Wittichenau (dpa/sn) - Die mehr als 700 Beschäftigten des Ikea-Zulieferers Maja Möbel in Wittichenau (Landkreis Bautzen) bekommen künftig mehr Geld. Wie Geschäftsführung und Gewerkschaft IG Metall Ostsachsen am Donnerstag mitteilten, schlossen beide Seiten nach monatelangen Verhandlungen einen Anerkennungstarifvertrag.
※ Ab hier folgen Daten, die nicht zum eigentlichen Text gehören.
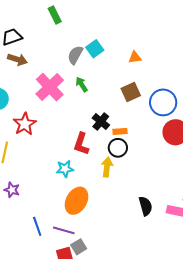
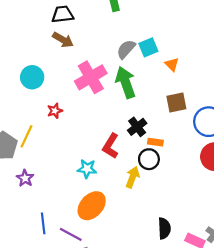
orange triangle: (135, 57) -> (172, 64), moved, turned 40
green arrow: (82, 84) -> (126, 82), size x1.8
red star: (25, 124) -> (55, 111), size x0.6

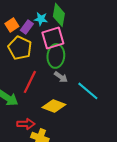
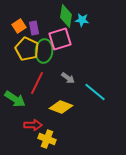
cyan star: (41, 19) -> (82, 20), moved
purple rectangle: (27, 27) -> (34, 28), turned -48
green ellipse: (56, 56) -> (44, 51), moved

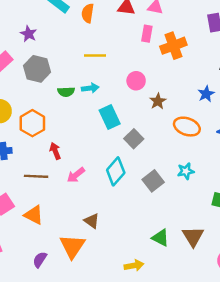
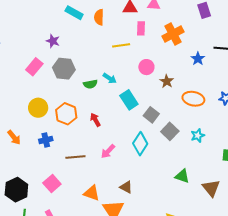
pink rectangle: (147, 34) -> (141, 28), moved
yellow line: (95, 55) -> (121, 45), moved
cyan arrow: (90, 88) -> (110, 78), turned 48
blue star: (206, 94) -> (198, 59), moved
red arrow: (55, 151) -> (95, 120), moved
gray square: (153, 181) -> (170, 131), moved
orange triangle: (34, 215) -> (92, 193), moved
green triangle: (161, 238) -> (182, 176), moved

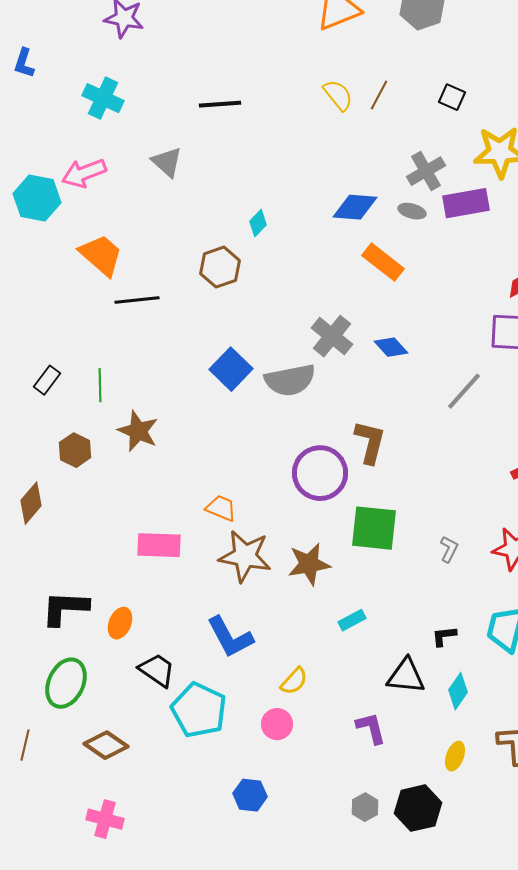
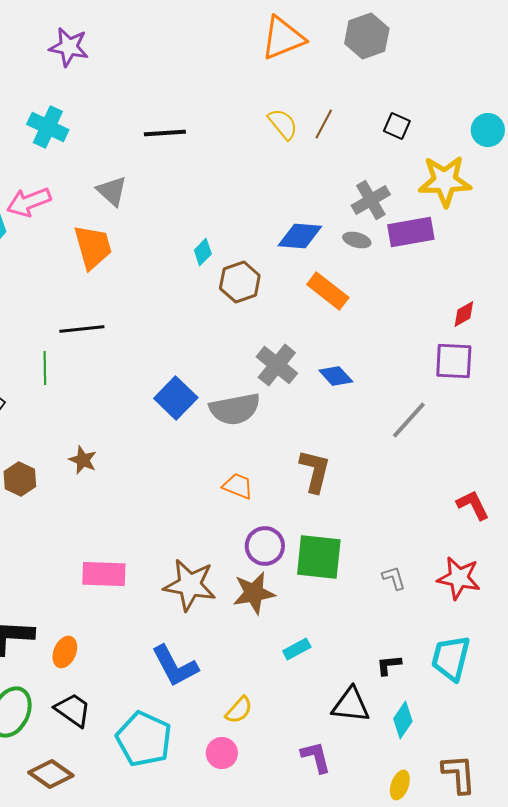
orange trapezoid: (101, 255) -> (93, 247), moved, turned 33
brown hexagon: (220, 267) -> (240, 282), moved
green line: (100, 385) -> (45, 368), moved
brown star: (138, 431) -> (83, 460), size x0.7
purple circle: (320, 473) -> (265, 546), moved, size x0.7
orange trapezoid: (221, 508) -> (238, 486), moved
gray L-shape: (449, 549) -> (394, 578), turned -44
black trapezoid: (157, 670) -> (73, 710), moved

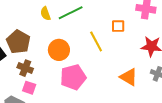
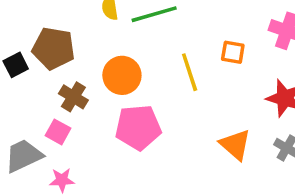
brown pentagon: (18, 42) -> (54, 48), turned -30
brown cross: (25, 68) -> (73, 97), moved

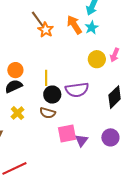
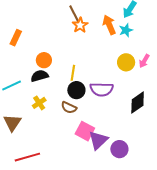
pink square: (67, 134) -> (85, 131), turned 30
purple circle: (110, 137) -> (119, 149), moved
purple triangle: (82, 141) -> (98, 140), size x1.5

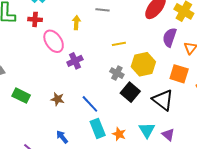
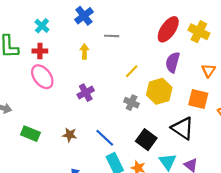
purple semicircle: (170, 37) -> (173, 62), moved
pink ellipse: (54, 41) -> (42, 77), moved
yellow line: (119, 44) -> (132, 71), turned -32
black square: (130, 92) -> (146, 140), moved

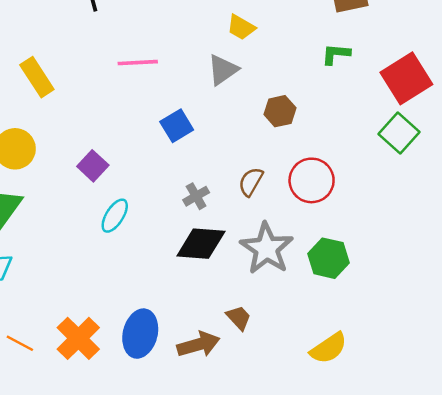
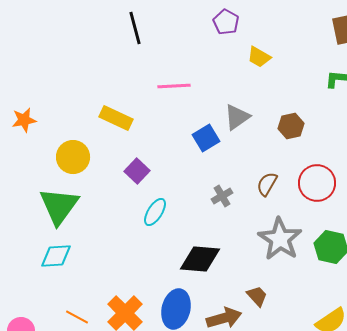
gray triangle: (223, 70) -> (237, 117), moved
yellow rectangle: (37, 77) -> (116, 118), moved, turned -32
black diamond: (201, 244) -> (200, 259), moved

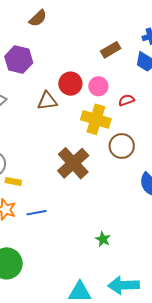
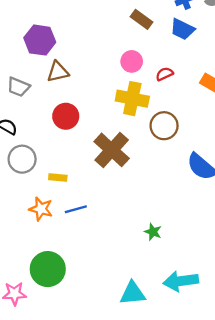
brown rectangle: (111, 50) -> (141, 19), turned 72
red circle: (70, 84) -> (66, 116), moved
brown triangle: (47, 101) -> (58, 72), moved
yellow rectangle: (13, 181) -> (58, 178), moved

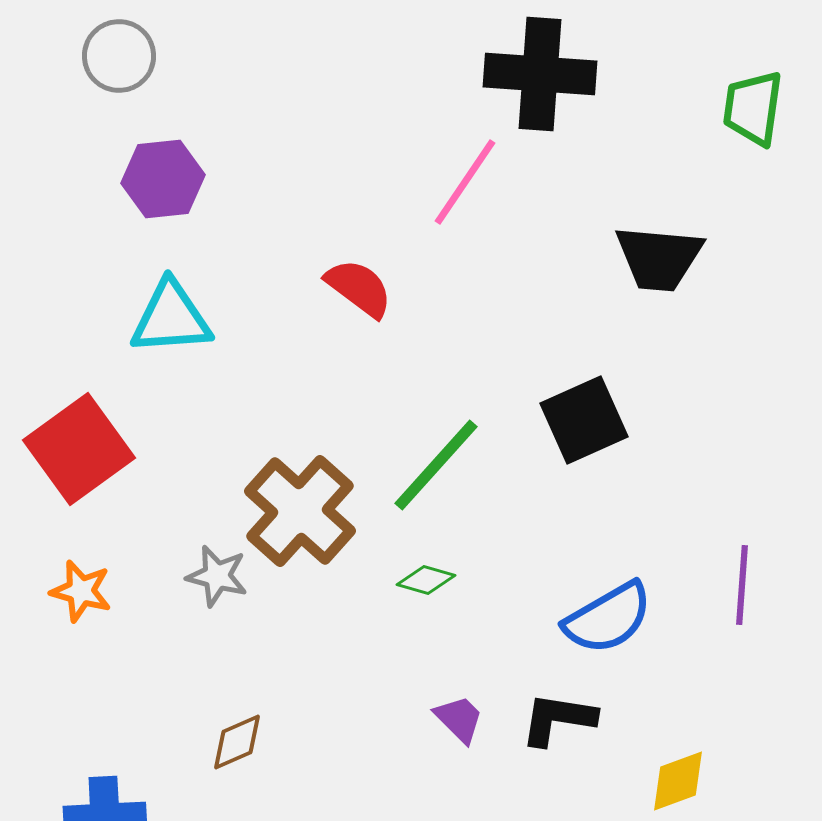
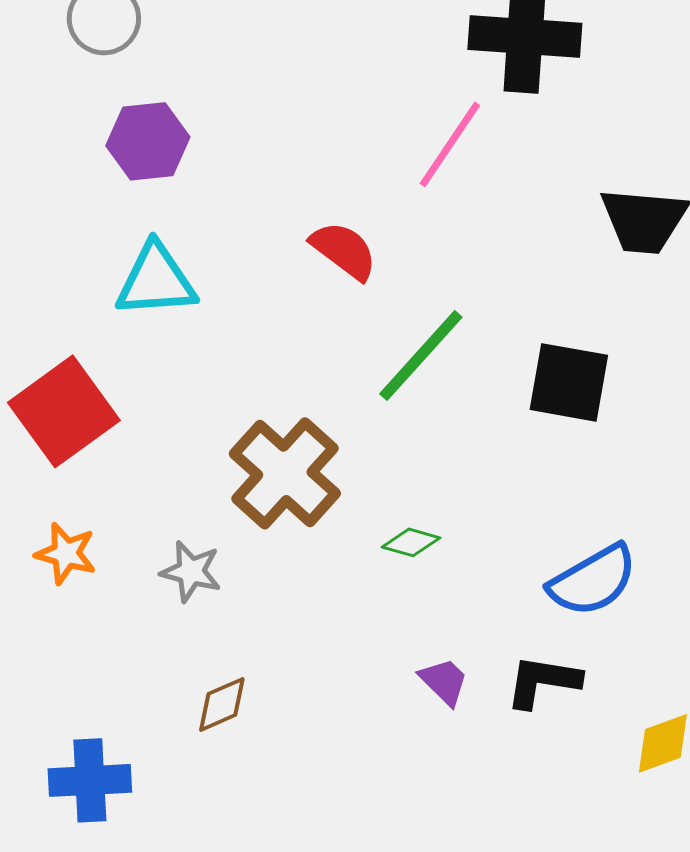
black square: (584, 420) -> (569, 382), turned 34
green line: (436, 465) -> (421, 355), moved
gray star: (217, 576) -> (191, 571), moved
Damit soll der Lohn der Beschäftigten an das Niveau des Flächentarifvertrags in Sachsen für die holzverarbeitende Industrie schrittweise angeglichen werden. «Ab Januar wird die Einigung für alle spürbar im Portemonnaie», sagte Jan Otto von der IG Metall.
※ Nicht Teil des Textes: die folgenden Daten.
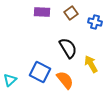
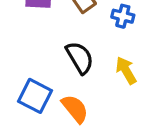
yellow arrow: (91, 64) -> (126, 70), moved

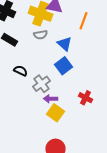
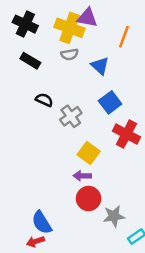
blue square: (64, 66) -> (110, 102), moved
red cross: (86, 98) -> (126, 134), size x1.5
purple arrow: (51, 99) -> (82, 176), moved

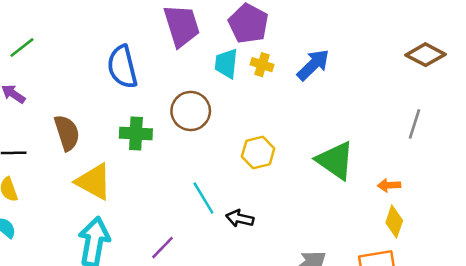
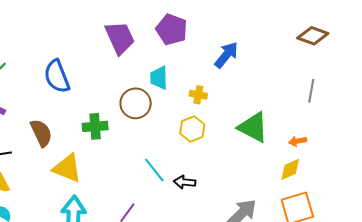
cyan trapezoid: (226, 64) -> (159, 78), moved
yellow cross: (262, 65) -> (198, 95), moved
blue semicircle: (122, 67) -> (57, 76), moved
yellow diamond: (394, 222) -> (290, 169), moved, turned 55

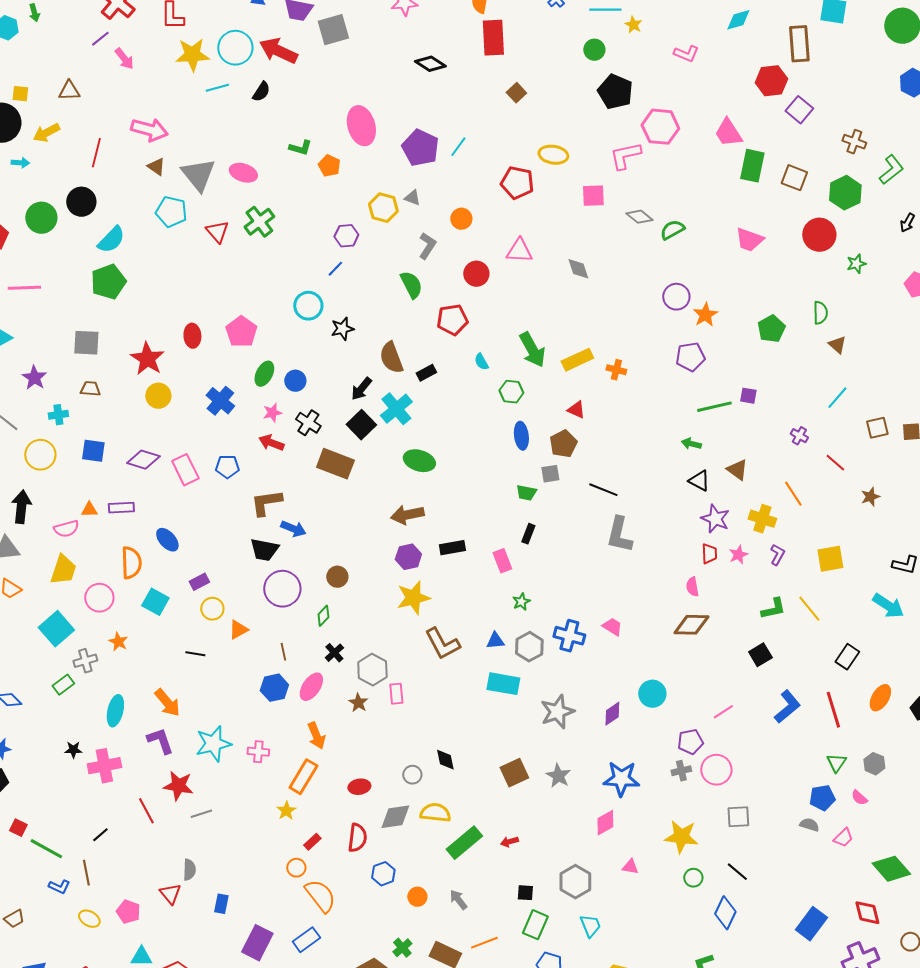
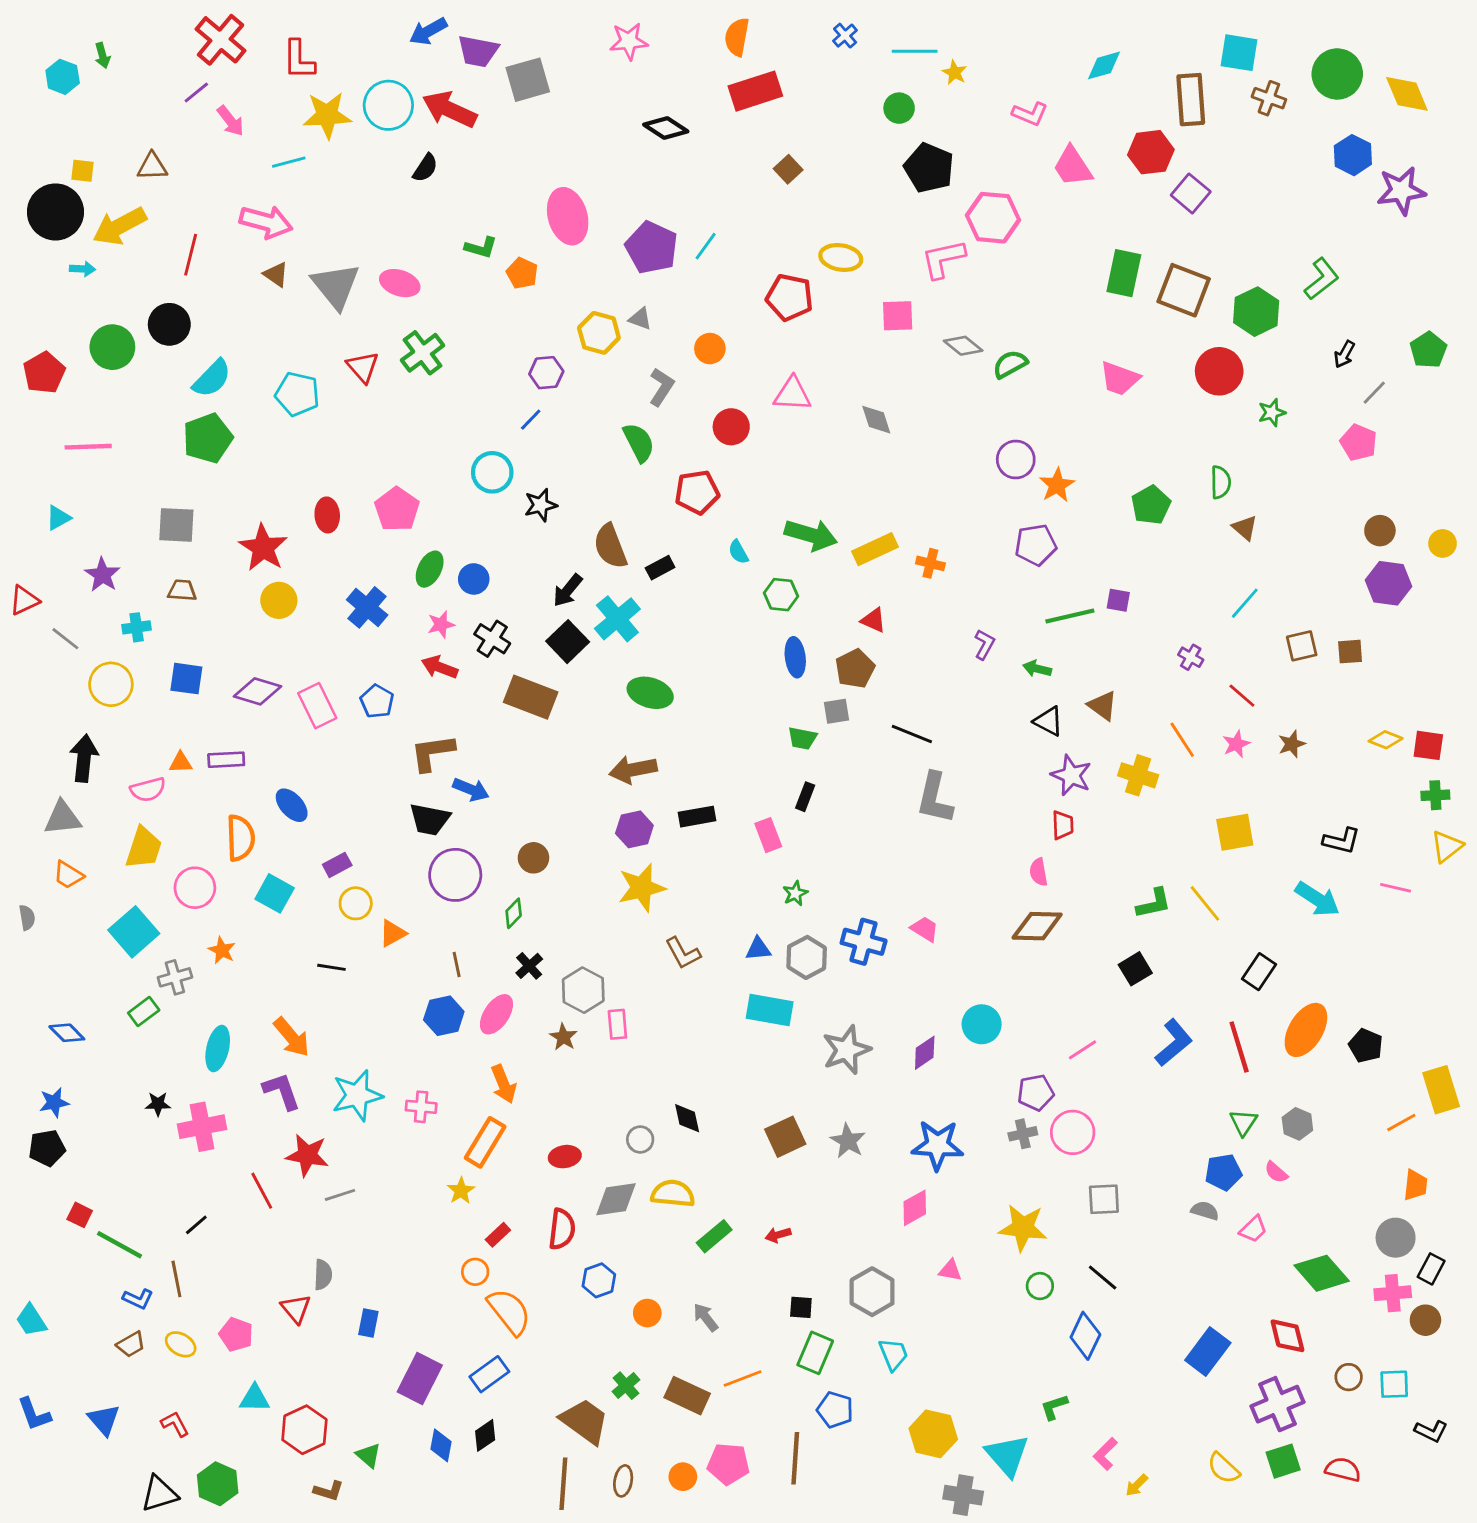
red rectangle: (493, 38) -> (755, 91), turned 75
cyan line: (217, 88) -> (289, 162), moved
yellow arrow: (46, 133) -> (119, 226), size x1.4
pink trapezoid: (728, 133) -> (1073, 166), moved
brown cross: (854, 142) -> (1269, 98), moved
brown square: (794, 178) -> (1184, 290), size x1.4
cyan pentagon: (171, 212) -> (297, 394), moved
green arrow: (532, 350) -> (811, 535), turned -45
blue pentagon: (227, 467) -> (377, 701), turned 30
pink star: (738, 555) -> (1236, 744), moved
purple L-shape: (777, 555) -> (984, 644), moved
brown L-shape: (442, 644) -> (683, 953), size x0.7
orange ellipse: (880, 698) -> (1306, 1030), size x1.4
green rectangle: (464, 843) -> (714, 1236), size x0.7
brown trapezoid: (14, 919) -> (131, 1344), moved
Bei der Debatte um den Strukturwandel in der Lausitz werde häufig vergessen, dass auch die holz- und kunststoffverarbeitende Industrie wichtig ist, teilte Otto mit. «Es geht nicht nur darum, zu schauen, welche neue Industrien wir ansiedeln können in Ostsachsen: Es geht darum, bereits vorhandene zu stärken.»

Die Geschäftsführer von Maja Möbel Uwe Gottschlich und Gunnar Halbig beriefen sich auf ihre Verantwortung für die Region Oberlausitz. «Mit diesem Konsens wollen wir die Arbeitsplätze in Wittichenau langfristig erhalten, und gleichzeitig unsere globale Wettbewerbsfähigkeit sicherstellen», so die Geschäftsführer.